Kristen, Park County's grants administrator, gave commissioners a high-level overview of active projects, applications under review, and grant-administration processes at the June 8 workshop. She said the county has roughly $8.6 million of hazard-mitigation grant applications and other federal/state applications under review, with funding decisions delayed for some programs.
Kristen listed current projects that are either funded or under construction, including an MDT-funded West Boulder bridge replacement (scheduled to close June 10 for an estimated three-month construction period), a fully funded HVAC project at the local museum under an EECBG grant, an MDT-funded Rock Creek bridge replacement (roughly $600,000), and other MDT bridge funding for Shields Valley-area projects. She said the West Boulder closure and notifications to landowners and agencies are in progress.

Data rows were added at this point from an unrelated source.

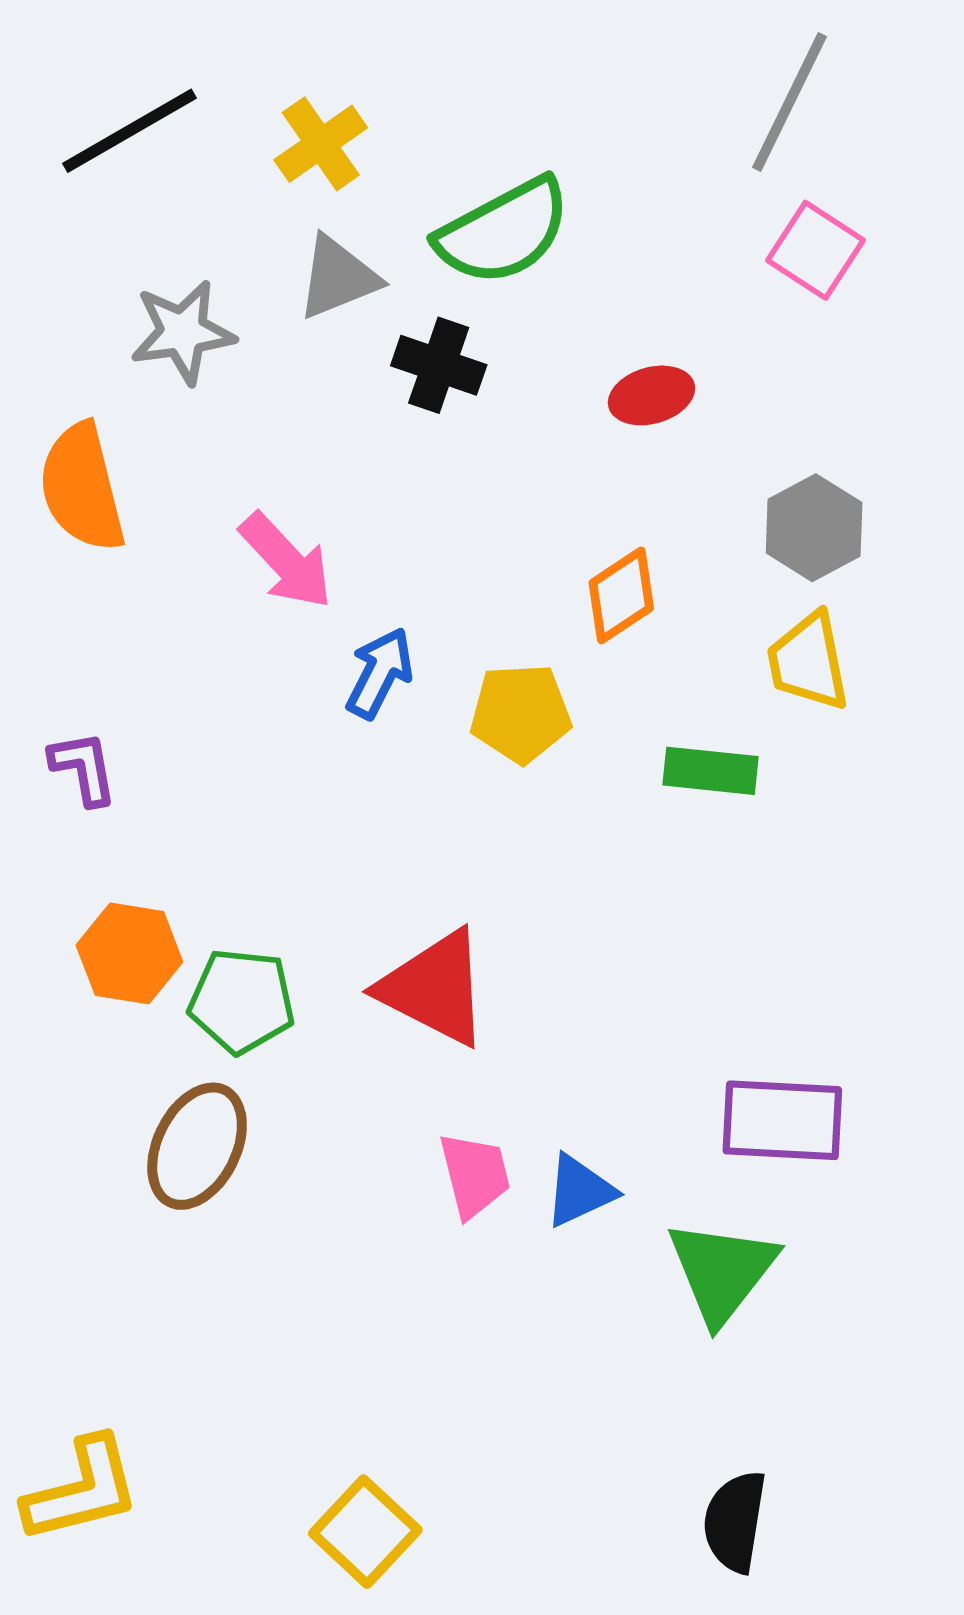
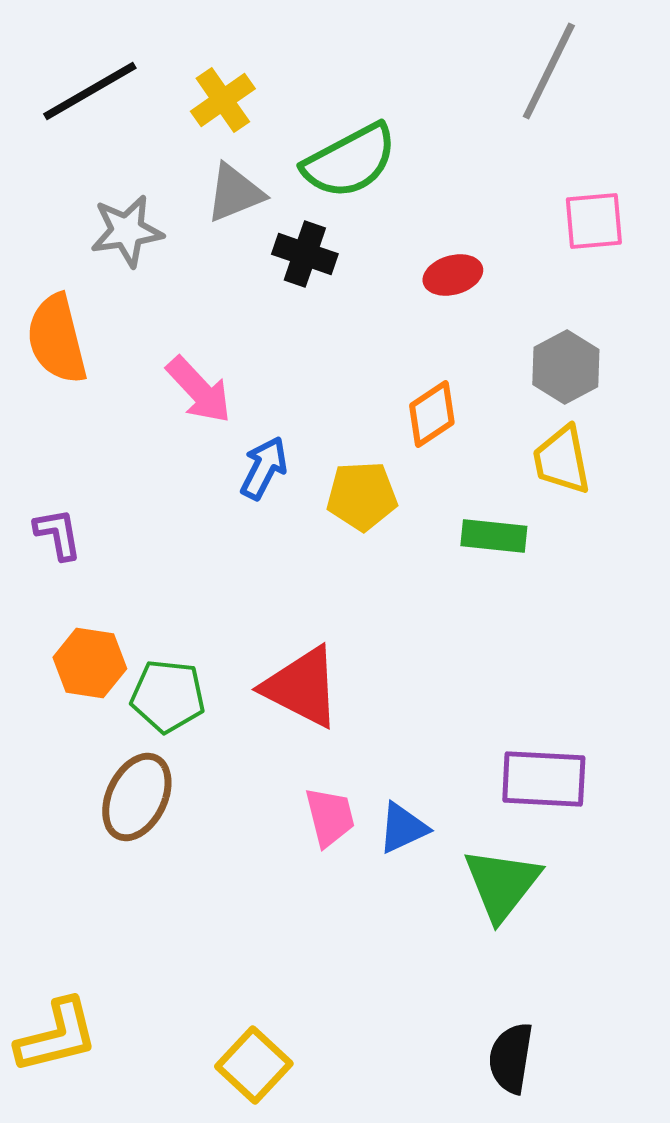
pink square: (815, 250) -> (594, 221), moved, turned -38

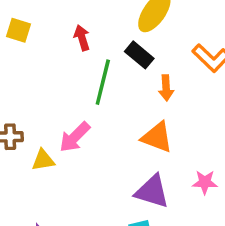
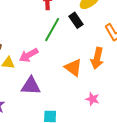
orange arrow: (166, 88) -> (97, 58), moved, size x1.5
purple triangle: (152, 191) -> (31, 86), moved, turned -30

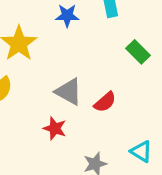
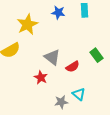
green rectangle: (138, 52) -> (96, 55), moved
cyan triangle: (141, 151) -> (79, 94), moved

She also summarized larger applications under review, including hazard-mitigation and Building Resilient Infrastructure and Communities (BRIC)-type bridge applications (about $3 million) and approximately $8.6 million in hazard-mitigation grant applications. Kristen noted federal grant review and award timing remain uncertain.
On administration, Kristen described how admin fees typically are invoiced to grants and reimbursed to specific funds or departments depending on which staff performed reimbursable work. "So admin fees typically when Kristen bills them, they will go back to the grama," a county presenter said; staff clarified reimbursed admin fees are often transferred to the department that performed the work (for example, road funds for road-related work). Kristen said she records hours so the county can recover reimbursable staff time and that she expects about $80,000 in admin-fee reimbursements for the next fiscal year based on current applications and contracts.
Kristen said she has proposed moving her position from 0.6 to 0.9 FTE in FY25-26; that change is on the June 17 agenda and was presented as a budgeted decision with net savings to the county because of grant-reimbursed time and reduced outside contract needs. She also noted the county has implemented a central grants process and a two-year-old resolution requiring departments to route grant activity through her office to reduce audit findings and ensure compliance.